Kilen I, Hader J, Koch SW, Moloney JV. Non-equilibrium dynamics in the dual-wavelength operation of vertical external-cavity surface-emitting lasers.
OPTICS EXPRESS 2019;
27:5368-5382. [PMID:
30876142 DOI:
10.1364/oe.27.005368]
[Citation(s) in RCA: 0] [Impact Index Per Article: 0] [Reference Citation Analysis] [Abstract] [Track Full Text] [Subscribe] [Scholar Register] [Received: 10/30/2018] [Accepted: 01/17/2019] [Indexed: 06/09/2023]
Abstract
Microscopic many-body theory coupled with Maxwell's equation is used to study dual-wavelength operation in vertical external-cavity surface-emitting lasers.
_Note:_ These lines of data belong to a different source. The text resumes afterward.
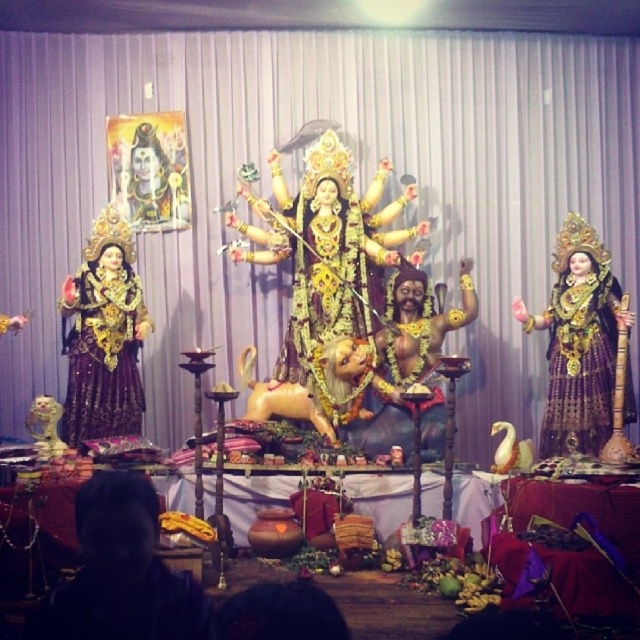 Question: Which object appears closest to the camera in this image?

Choices:
 (A) dark fabric headscarf at lower left
 (B) golden painted portrait at upper left
 (C) matte gold statue at right

Answer: (A)

Question: Is gold/golden statue at center wider than matte gold statue at left?

Choices:
 (A) yes
 (B) no

Answer: (B)

Question: Is gold/golden statue at center positioned before matte gold statue at left?

Choices:
 (A) no
 (B) yes

Answer: (A)

Question: Among these points, which one is nearest to the camera?

Choices:
 (A) pyautogui.click(x=564, y=340)
 (B) pyautogui.click(x=61, y=284)
 (C) pyautogui.click(x=305, y=342)

Answer: (A)

Question: Is matte gold statue at right above matte gold statue at left?

Choices:
 (A) yes
 (B) no

Answer: (B)

Question: Which object is positioned farthest from the gold/golden statue at center?

Choices:
 (A) matte gold statue at left
 (B) matte gold statue at right

Answer: (A) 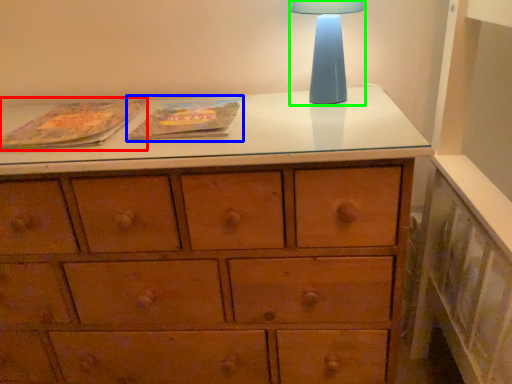 Question: Which object is the farthest from paperback book (highlighted by a red box)? Choose among these: paperback book (highlighted by a blue box) or table lamp (highlighted by a green box).

Choices:
 (A) paperback book
 (B) table lamp

Answer: (B) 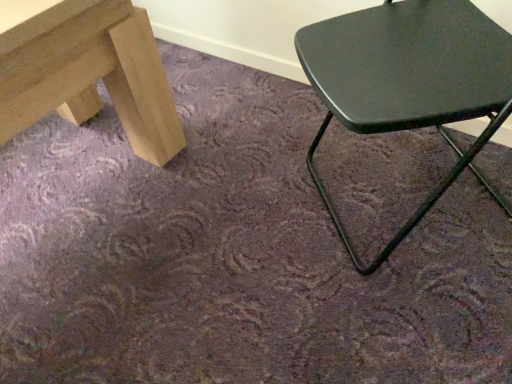 Describe the element at coordinates (409, 82) in the screenshot. I see `metallic green chair at right` at that location.

Where is `metallic green chair at right`? metallic green chair at right is located at coordinates (409, 82).

Locate an element on the screen. metallic green chair at right is located at coordinates (409, 82). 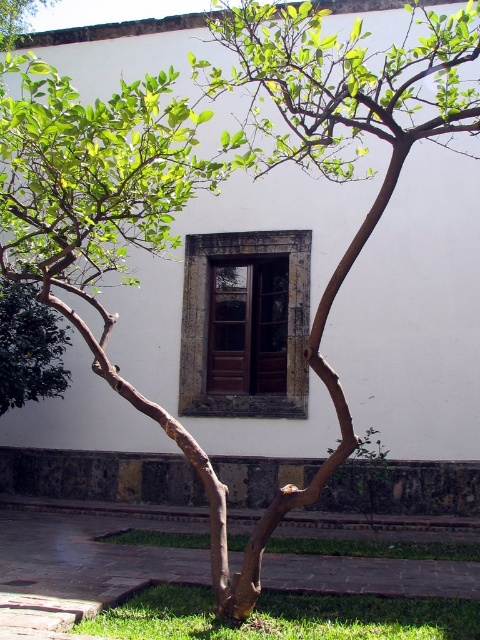 Can you confirm if brown wooden window at center is positioned below green leafy tree at lower left?

→ Incorrect, brown wooden window at center is not positioned below green leafy tree at lower left.

Based on the photo, does brown wooden window at center have a lesser height compared to green leafy tree at lower left?

No, brown wooden window at center is not shorter than green leafy tree at lower left.

At what (x,y) coordinates should I click in order to perform the action: click on brown wooden window at center. Please return your answer as a coordinate pair (x, y). The image size is (480, 640). Looking at the image, I should click on (244, 324).

The image size is (480, 640). I want to click on brown wooden window at center, so click(x=244, y=324).

Between point (300, 289) and point (31, 13), which one is positioned in front?

Point (300, 289)

Between brown wooden window at center and green leafy tree at center, which one appears on the left side from the viewer's perspective?

green leafy tree at center

Which is in front, point (305, 380) or point (12, 20)?

Point (305, 380) is more forward.

Identify the location of brown wooden window at center. (244, 324).

Is green leafy tree at lower left below green leafy tree at center?

Yes, green leafy tree at lower left is below green leafy tree at center.

At what (x,y) coordinates should I click in order to perform the action: click on green leafy tree at lower left. Please return your answer as a coordinate pair (x, y). Looking at the image, I should click on (29, 348).

Where is `green leafy tree at lower left`? This screenshot has width=480, height=640. green leafy tree at lower left is located at coordinates (29, 348).

At what (x,y) coordinates should I click in order to perform the action: click on green leafy tree at lower left. Please return your answer as a coordinate pair (x, y). The image size is (480, 640). Looking at the image, I should click on (29, 348). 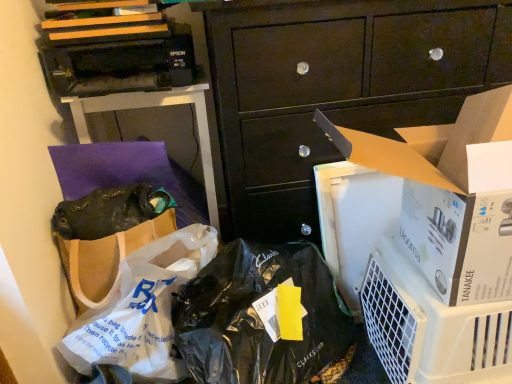 Question: Considering the relative positions of brown paper bag at upper left and white plastic air purifier at lower right in the image provided, is brown paper bag at upper left to the right of white plastic air purifier at lower right from the viewer's perspective?

Choices:
 (A) yes
 (B) no

Answer: (B)

Question: From a real-world perspective, is brown paper bag at upper left beneath white plastic air purifier at lower right?

Choices:
 (A) no
 (B) yes

Answer: (A)

Question: From the image's perspective, is brown paper bag at upper left located beneath white plastic air purifier at lower right?

Choices:
 (A) yes
 (B) no

Answer: (B)

Question: Is brown paper bag at upper left to the left of white plastic air purifier at lower right from the viewer's perspective?

Choices:
 (A) no
 (B) yes

Answer: (B)

Question: Are brown paper bag at upper left and white plastic air purifier at lower right far apart?

Choices:
 (A) no
 (B) yes

Answer: (A)

Question: Considering the positions of point (371, 319) and point (129, 336), is point (371, 319) closer or farther from the camera than point (129, 336)?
The intrinsically dynamic nature of coexisting emission wavelengths in semiconductor lasers is associated with characteristic non-equilibrium carrier dynamics, which causes significant deformations of the quasi-equilibrium gain and carrier inversion. Extended numerical simulations are employed to efficiently investigate the parameter space to identify the regime for dual-wavelength operation. Using a frequency selective intracavity etalon, two families of modes are stabilized with dynamical interchange of the strongest emission peaks. For this operation mode, anti-correlated intensity noise is observed in agreement with the experiment. A method using effective frequency selective filtering is suggested for stabilization of genuine dual-wavelength output.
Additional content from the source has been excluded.